[Dataset excerpts]

----------------

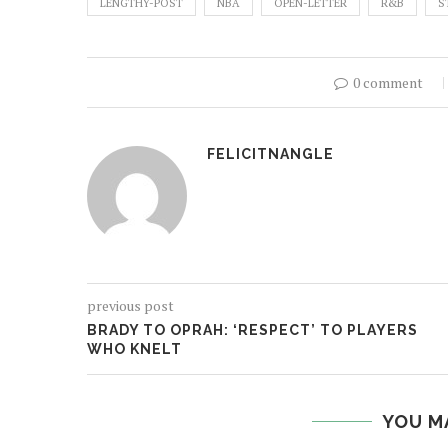
LENGTHY-POST
NBA
OPEN-LETTER
R&B
S
0 comment
FELICITNANGLE
previous post
BRADY TO OPRAH: ‘RESPECT’ TO PLAYERS
WHO KNELT
YOU M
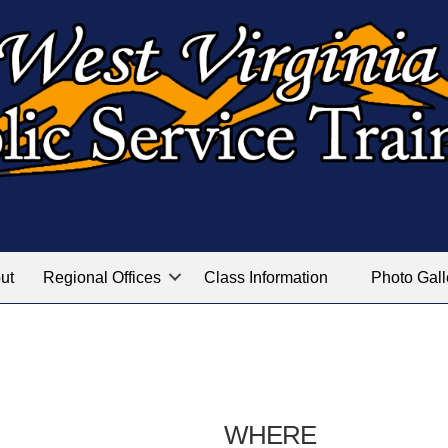
ut
Regional Offices
Class Information
Photo Gall
WHERE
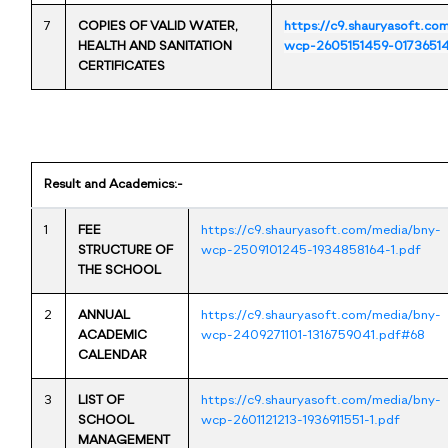
7
COPIES OF VALID WATER,
https://c9.shauryasoft.co
HEALTH AND SANITATION
wcp-2605151459-01736514
CERTIFICATES
Result and Academics:-
1
FEE
https://c9.shauryasoft.com/media/bny-
STRUCTURE OF
wcp-2509101245-1934858164-1.pdf
THE SCHOOL
2
ANNUAL
https://c9.shauryasoft.com/media/bny-
ACADEMIC
wcp-2409271101-1316759041.pdf#68
CALENDAR
3
LIST OF
https://c9.shauryasoft.com/media/bny-
SCHOOL
wcp-2601121213-1936911551-1.pdf
MANAGEMENT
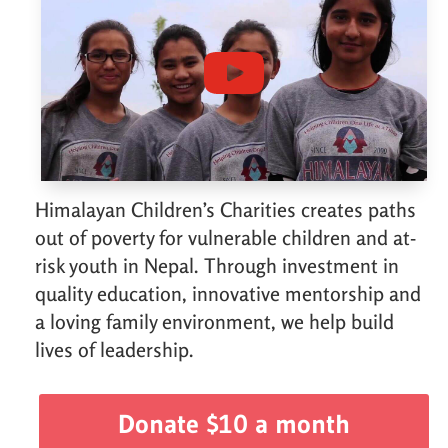
Himalayan Children’s Charities creates paths
out of poverty for vulnerable children and at-
risk youth in Nepal. Through investment in
quality education, innovative mentorship and
a loving family environment, we help build
lives of leadership.
Donate $10 a month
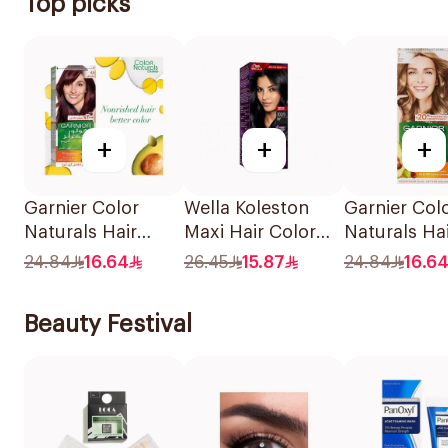
Top picks
+
+
+
Garnier Color
Wella Koleston
Garnier Col
Naturals Hair
Maxi Hair Color
Naturals Ha
Color Light Brown
Black 302/0 1Piece
Color Blond
24.84
16.64
26.45
15.87
24.84
16.6
No 5 1Piece
1Piece
Beauty Festival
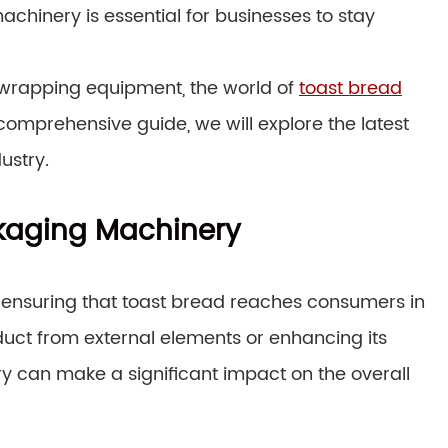
chinery is essential for businesses to stay
wrapping equipment, the world of
toast bread
s comprehensive guide, we will explore the latest
ustry.
ckaging Machinery
n ensuring that toast bread reaches consumers in
oduct from external elements or enhancing its
ry can make a significant impact on the overall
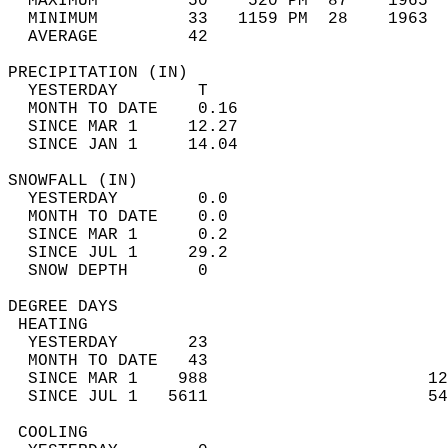
  MAXIMUM         50    520 PM  87    1965  
  MINIMUM         33   1159 PM  28    1963  
  AVERAGE         42                       
PRECIPITATION (IN)                          
  YESTERDAY        T                        
  MONTH TO DATE    0.16                     
  SINCE MAR 1     12.27                     
  SINCE JAN 1     14.04                     
SNOWFALL (IN)                               
  YESTERDAY        0.0                      
  MONTH TO DATE    0.0                      
  SINCE MAR 1      0.2                      
  SINCE JUL 1     29.2                      
  SNOW DEPTH       0                        
DEGREE DAYS                                 
 HEATING                                    
  YESTERDAY       23                        
  MONTH TO DATE   43                        
  SINCE MAR 1    988                      12
  SINCE JUL 1   5611                      54
 COOLING                                    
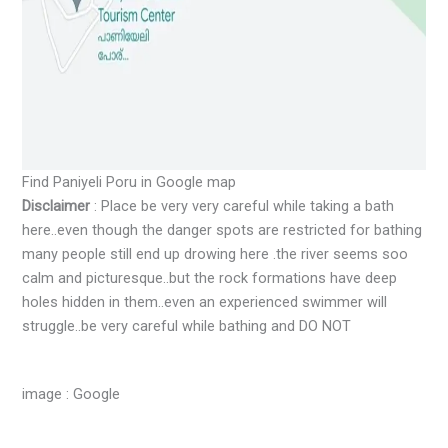
Find Paniyeli Poru in Google map
Disclaimer
: Place be very very careful while taking a bath
here..even though the danger spots are restricted for bathing
many people still end up drowing here .the river seems soo
calm and picturesque..but the rock formations have deep
holes hidden in them..even an experienced swimmer will
struggle..be very careful while bathing and DO NOT
image : Google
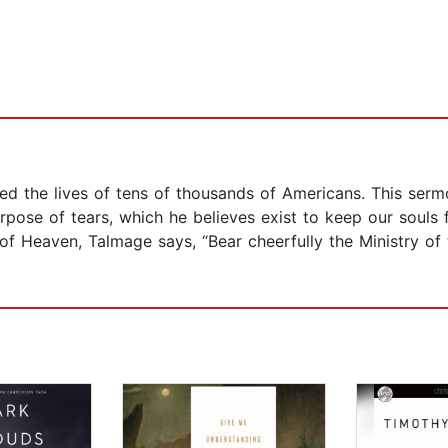
d the lives of tens of thousands of Americans. This sermo
rpose of tears, which he believes exist to keep our souls 
of Heaven, Talmage says, “Bear cheerfully the Ministry of t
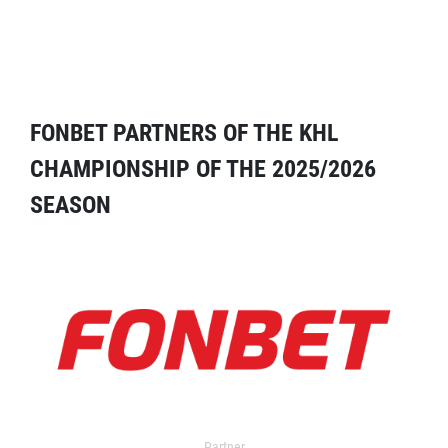
FONBET PARTNERS OF THE KHL
CHAMPIONSHIP OF THE 2025/2026
SEASON
Partner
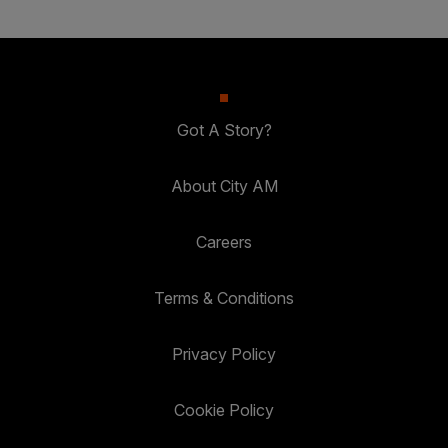
Got A Story?
About City AM
Careers
Terms & Conditions
Privacy Policy
Cookie Policy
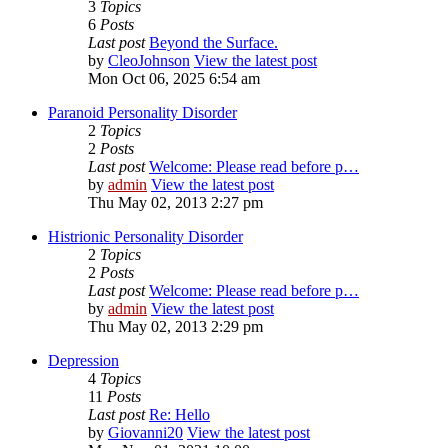
3
Topics
6
Posts
Last post
Beyond the Surface.
by
CleoJohnson
View the latest post
Mon Oct 06, 2025 6:54 am
Paranoid Personality Disorder
2
Topics
2
Posts
Last post
Welcome: Please read before p…
by
admin
View the latest post
Thu May 02, 2013 2:27 pm
Histrionic Personality Disorder
2
Topics
2
Posts
Last post
Welcome: Please read before p…
by
admin
View the latest post
Thu May 02, 2013 2:29 pm
Depression
4
Topics
11
Posts
Last post
Re: Hello
by
Giovanni20
View the latest post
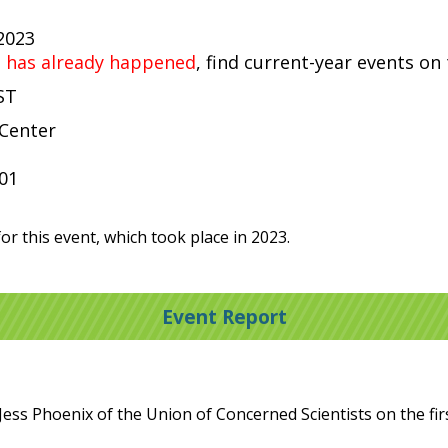
 2023
t has already happened
, find current-year events on
ST
 Center
001
or this event, which took place in 2023.
Event Report
ess Phoenix of the Union of Concerned Scientists on the firs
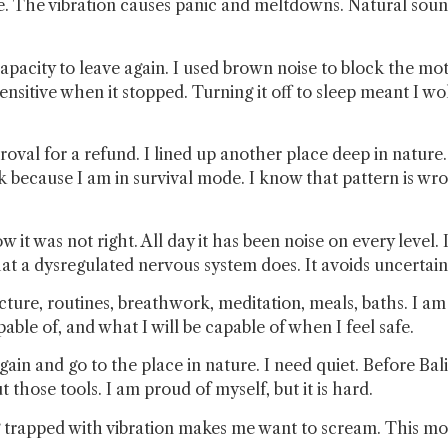
e. The vibration causes panic and meltdowns. Natural sou
apacity to leave again. I used brown noise to block the motor
nsitive when it stopped. Turning it off to sleep meant I 
oval for a refund. I lined up another place deep in nature
k because I am in survival mode. I know that pattern is wron
 it was not right. All day it has been noise on every level. 
what a dysregulated nervous system does. It avoids uncertain
tructure, routines, breathwork, meditation, meals, baths. I 
ble of, and what I will be capable of when I feel safe.
again and go to the place in nature. I need quiet. Before Ba
those tools. I am proud of myself, but it is hard.
 trapped with vibration makes me want to scream. This mor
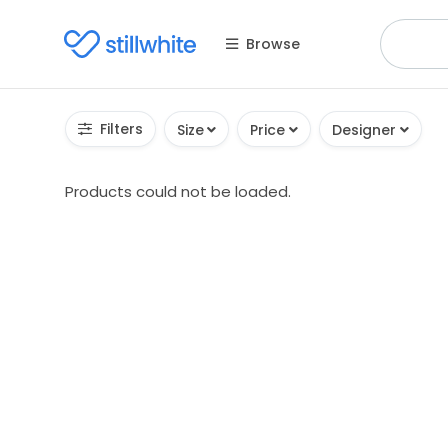
Browse
Filters
Size
Price
Designer
Products could not be loaded.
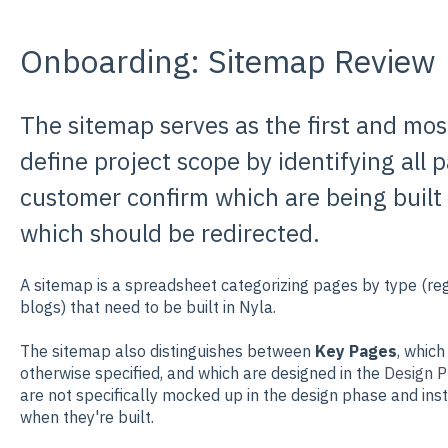
Onboarding: Sitemap Review
The sitemap serves as the first and mo
define project scope by identifying all
customer confirm which are being built
which should be redirected.
A sitemap is a spreadsheet categorizing pages by type (reg
blogs) that need to be built in Nyla.
The sitemap also distinguishes between
Key Pages
, which
otherwise specified, and which are designed in the
Design P
are not specifically mocked up in the design phase and in
when they're built.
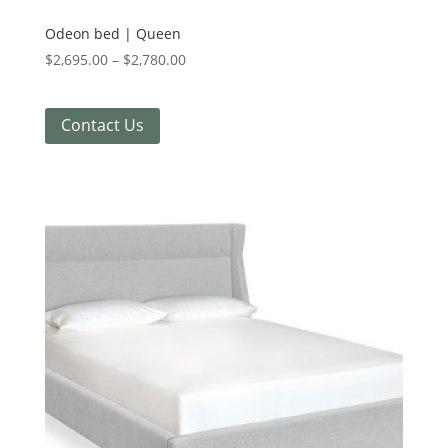
Odeon bed | Queen
$
2,695.00
–
$
2,780.00
Contact Us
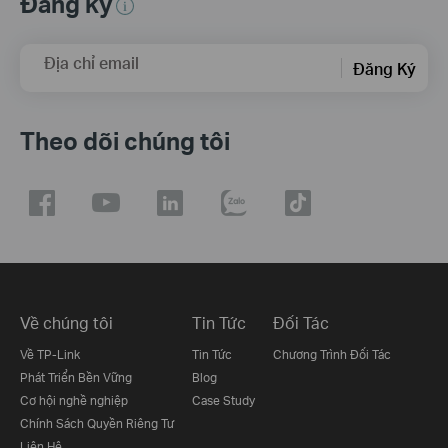
Đăng ký
Địa chỉ email
Đăng Ký
Theo dõi chúng tôi
Về chúng tôi
Tin Tức
Đối Tác
Về TP-Link
Tin Tức
Chương Trình Đối Tác
Phát Triển Bền Vững
Blog
Cơ hội nghề nghiệp
Case Study
Chính Sách Quyền Riêng Tư
Liên Hệ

----------------

■ **About this exercise**:
What lines above contain the word "bathing"? Please copy each one.

■ **Answer below**:
here..even though the danger spots are restricted for bathing
struggle..be very careful while bathing and DO NOT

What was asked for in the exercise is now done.